== Segment start ==
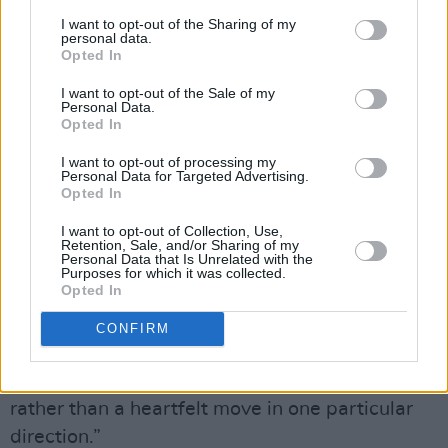
I want to opt-out of the Sharing of my
personal data.
There’s a pause and Adam steps in.
Opted In
Advertisement
I want to opt-out of the Sale of my
Personal Data.
Opted In
“What’s important to us is to always be aware
what’s going on politically”, he says, “and
I want to opt-out of processing my
Personal Data for Targeted Advertising.
what’s been really interesting in the last three
Opted In
of four years, with Brexit and the American
I want to opt-out of Collection, Use,
election, is that millennials and people who
Retention, Sale, and/or Sharing of my
Personal Data that Is Unrelated with the
weren’t that interested in politics are now very
Purposes for which it was collected.
Opted In
interested. When you realise that some very
clever people are manipulating the political
CONFIRM
arena, and the media, you start to ask
questions. A vote can be a manipulated thing
rather than a heartfelt move in one particular
direction.”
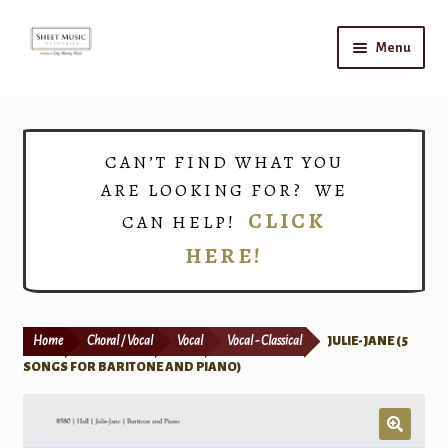
Skip
Skip
Menu
to
to
navigation
content
Home
Expand
Shop
CAN’T FIND WHAT YOU
child
ARE LOOKING FOR? WE
menu
Choirs
CLICK
CAN HELP!
HERE!
Teacher Connect
Instrument Rental
Home
Choral / Vocal
Vocal
Vocal - Classical
JULIE-JANE (5
Print Now
SONGS FOR BARITONE AND PIANO)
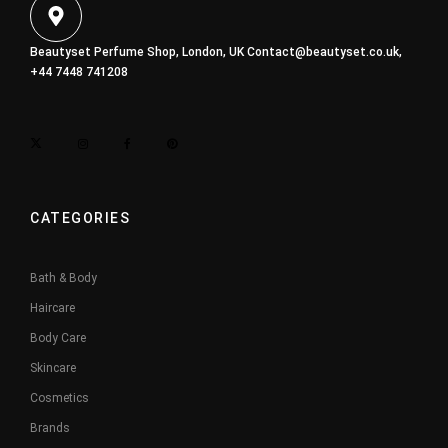
Beautyset Perfume Shop, London, UK
Contact@beautyset.co.uk
,
+44 7448 741208
CATEGORIES
Bath & Body
Haircare
Body Care
Skincare
Cosmetics
Brands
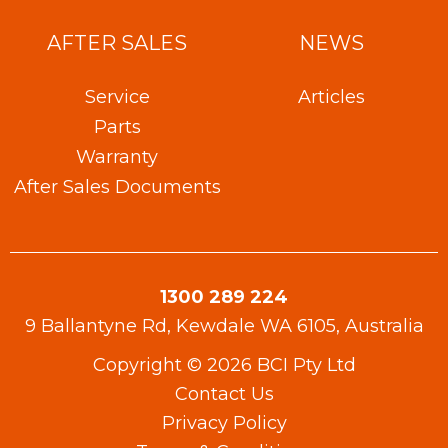
AFTER SALES
NEWS
Service
Articles
Parts
Warranty​
After Sales Documents
1300 289 224
9 Ballantyne Rd, Kewdale WA 6105, Australia
Copyright © 2026 BCI Pty Ltd
Contact Us
Privacy Policy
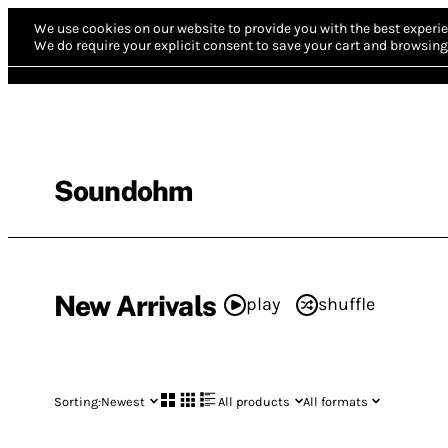
We use cookies on our website to provide you with the best experie
We do require your explicit consent to save your cart and browsing 
Soundohm
New Arrivals
play
shuffle
Sorting:
Newest
All products
All formats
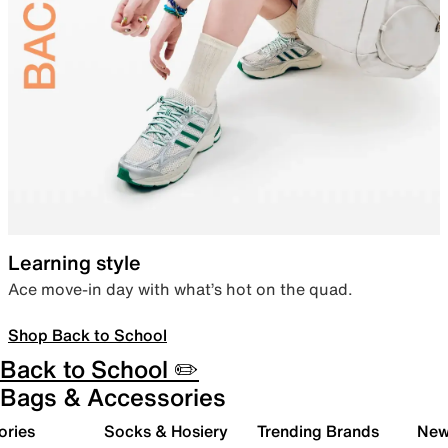
Learning style
Ace move-in day with what’s hot on the quad.
Shop Back to School
Back to School ✏️
Bags & Accessories
ories
Socks & Hosiery
Trending Brands
New 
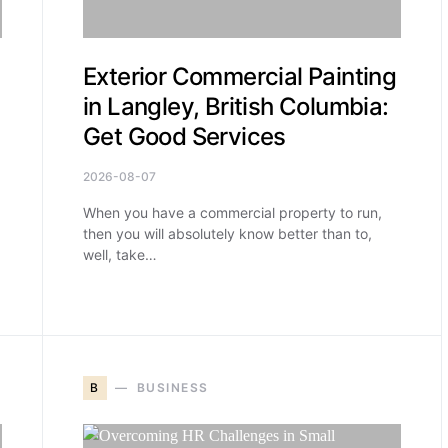
Exterior Commercial Painting
in Langley, British Columbia:
Get Good Services
2026-08-07
When you have a commercial property to run,
then you will absolutely know better than to,
well, take…
B
BUSINESS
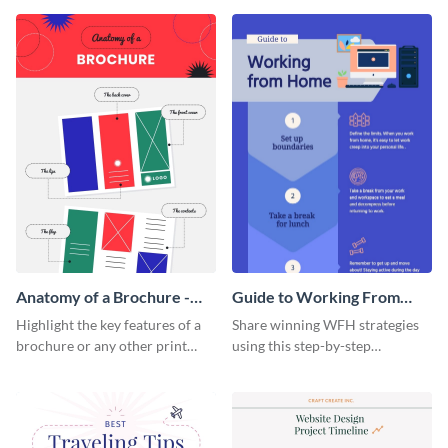
that are essential for launching
sophisticated infographic
a startup.
template.
Anatomy of a Brochure -
Guide to Working From
Infographic
Home Infographic
Highlight the key features of a
Share winning WFH strategies
brochure or any other print
using this step-by-step
material with this anatomy
infographic template.
infographic template.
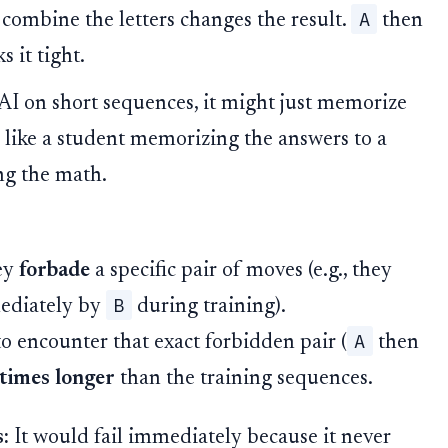
A
combine the letters changes the result.
then
s it tight.
 AI on short sequences, it might just memorize
's like a student memorizing the answers to a
ng the math.
hey
forbade
a specific pair of moves (e.g., they
B
ediately by
during training).
A
o encounter that exact forbidden pair (
then
times longer
than the training sequences.
:
It would fail immediately because it never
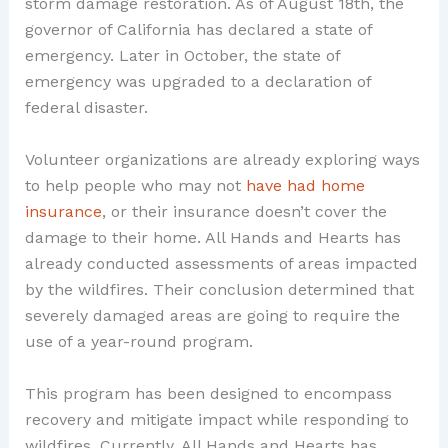
storm damage restoration. As of August 18th, the
governor of California has declared a state of
emergency. Later in October, the state of
emergency was upgraded to a declaration of
federal disaster.
Volunteer organizations are already exploring ways
to help people who may not
have had home
insurance
, or their insurance doesn’t cover the
damage to their home. All Hands and Hearts has
already conducted assessments of areas impacted
by the wildfires. Their conclusion determined that
severely damaged areas are going to require the
use of a year-round program.
This program has been designed to encompass
recovery and mitigate impact while responding to
wildfires. Currently, All Hands and Hearts has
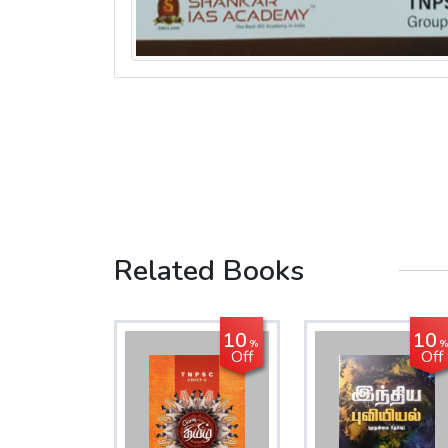
Related Books
10
10
%
%
Off
Off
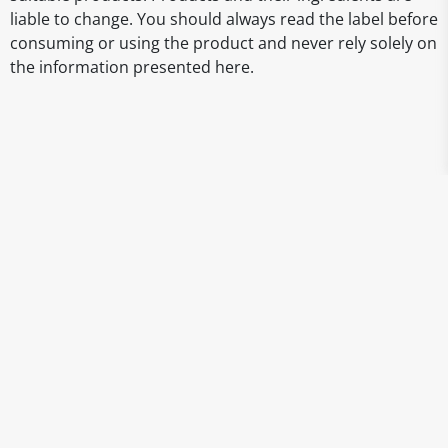
liable to change. You should always read the label before
consuming or using the product and never rely solely on
the information presented here.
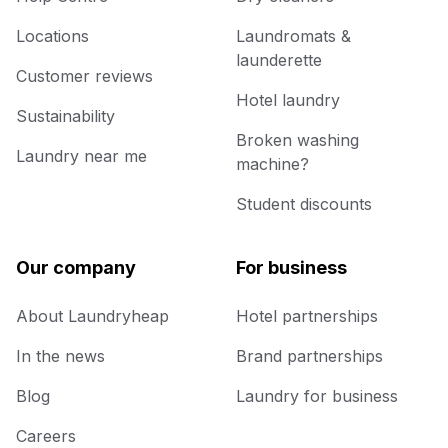
Locations
Laundromats &
launderette
Customer reviews
Hotel laundry
Sustainability
Broken washing
Laundry near me
machine?
Student discounts
Our company
For business
About Laundryheap
Hotel partnerships
In the news
Brand partnerships
Blog
Laundry for business
Careers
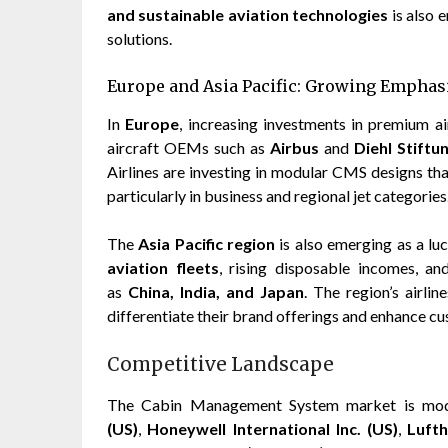
and sustainable aviation technologies
is also 
solutions.
Europe and Asia Pacific: Growing Emphas
In
Europe
, increasing investments in premium ai
aircraft OEMs such as
Airbus
and
Diehl Stift
Airlines are investing in modular CMS designs tha
particularly in business and regional jet categories
The
Asia Pacific region
is also emerging as a lu
aviation fleets
, rising disposable incomes, a
as
China, India, and Japan
. The region’s airli
differentiate their brand offerings and enhance cu
Competitive Landscape
The Cabin Management System market is moder
(US)
,
Honeywell International Inc. (US)
,
Luft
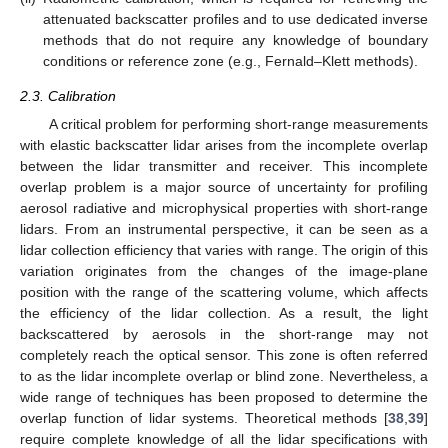
attenuated backscatter profiles and to use dedicated inverse
methods that do not require any knowledge of boundary
conditions or reference zone (e.g., Fernald–Klett methods).
2.3. Calibration
A critical problem for performing short-range measurements
with elastic backscatter lidar arises from the incomplete overlap
between the lidar transmitter and receiver. This incomplete
overlap problem is a major source of uncertainty for profiling
aerosol radiative and microphysical properties with short-range
lidars. From an instrumental perspective, it can be seen as a
lidar collection efficiency that varies with range. The origin of this
variation originates from the changes of the image-plane
position with the range of the scattering volume, which affects
the efficiency of the lidar collection. As a result, the light
backscattered by aerosols in the short-range may not
completely reach the optical sensor. This zone is often referred
to as the lidar incomplete overlap or blind zone. Nevertheless, a
wide range of techniques has been proposed to determine the
overlap function of lidar systems. Theoretical methods [
38
,
39
]
require complete knowledge of all the lidar specifications with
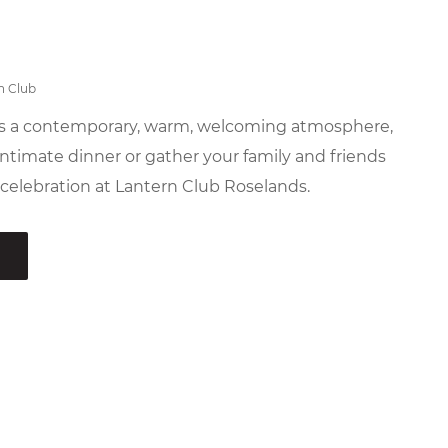
n Club
es a contemporary, warm, welcoming atmosphere,
ntimate dinner or gather your family and friends
 celebration at Lantern Club Roselands.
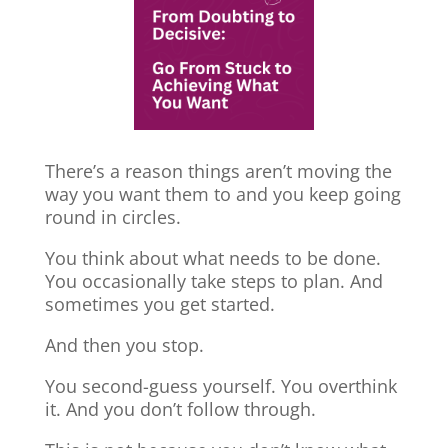
There’s a reason things aren’t moving the
way you want them to and you keep going
round in circles.
You think about what needs to be done.
You occasionally take steps to plan. And
sometimes you get started.
And then you stop.
You second-guess yourself. You overthink
it. And you don’t follow through.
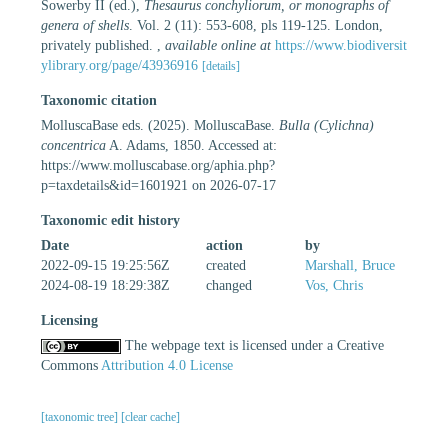
Sowerby II (ed.),
Thesaurus conchyliorum, or monographs of
genera of shells
. Vol. 2 (11): 553-608, pls 119-125. London,
privately published.
,
available online at
https://www.biodiversit
ylibrary.org/page/43936916
[details]
Taxonomic citation
MolluscaBase eds. (2025). MolluscaBase.
Bulla (Cylichna)
concentrica
A. Adams, 1850. Accessed at:
https://www.molluscabase.org/aphia.php?
p=taxdetails&id=1601921 on 2026-07-17
Taxonomic edit history
Date
action
by
2022-09-15 19:25:56Z
created
Marshall, Bruce
2024-08-19 18:29:38Z
changed
Vos, Chris
Licensing
The webpage text is licensed under a Creative
Commons
Attribution 4.0 License
[taxonomic tree]
[clear cache]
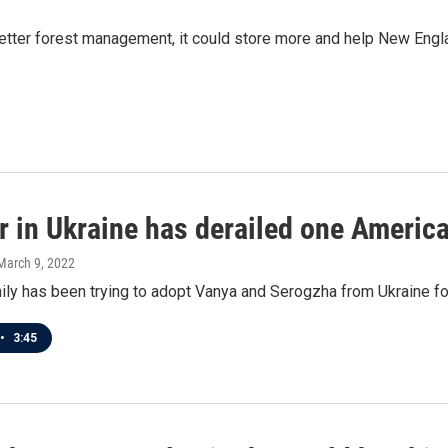
etter forest management, it could store more and help New Engla
 in Ukraine has derailed one America
 March 9, 2022
ily has been trying to adopt Vanya and Serogzha from Ukraine fo
•
3:45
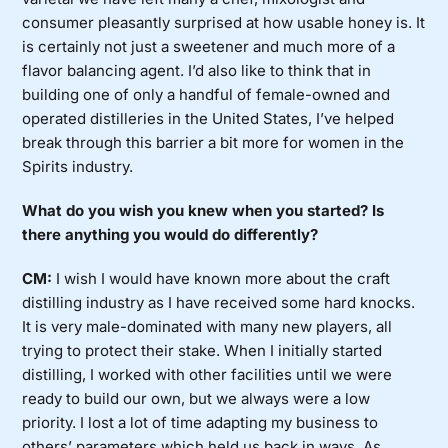
consumer pleasantly surprised at how usable honey is. It
is certainly not just a sweetener and much more of a
flavor balancing agent. I’d also like to think that in
building one of only a handful of female-owned and
operated distilleries in the United States, I’ve helped
break through this barrier a bit more for women in the
Spirits industry.
What do you wish you knew when you started? Is
there anything you would do differently?
CM:
I wish I would have known more about the craft
distilling industry as I have received some hard knocks.
It is very male-dominated with many new players, all
trying to protect their stake. When I initially started
distilling, I worked with other facilities until we were
ready to build our own, but we always were a low
priority. I lost a lot of time adapting my business to
others’ parameters which held us back in ways. As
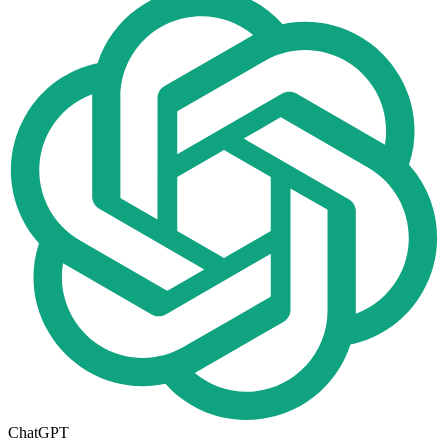
ChatGPT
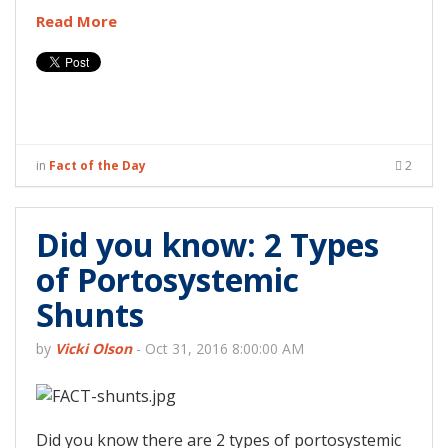
Read More
in
Fact of the Day
2
Did you know: 2 Types
of Portosystemic
Shunts
by
Vicki Olson
-
Oct 31, 2016 8:00:00 AM
Did you know there are 2 types of portosystemic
== Segment end ==
- **YOUR INSTRUCTIONS**:
From the records above, pick out and copy each line holding the word "using".

- **EXPECTED ANSWER**:
using this step-by-step
consuming or using the product and never rely solely on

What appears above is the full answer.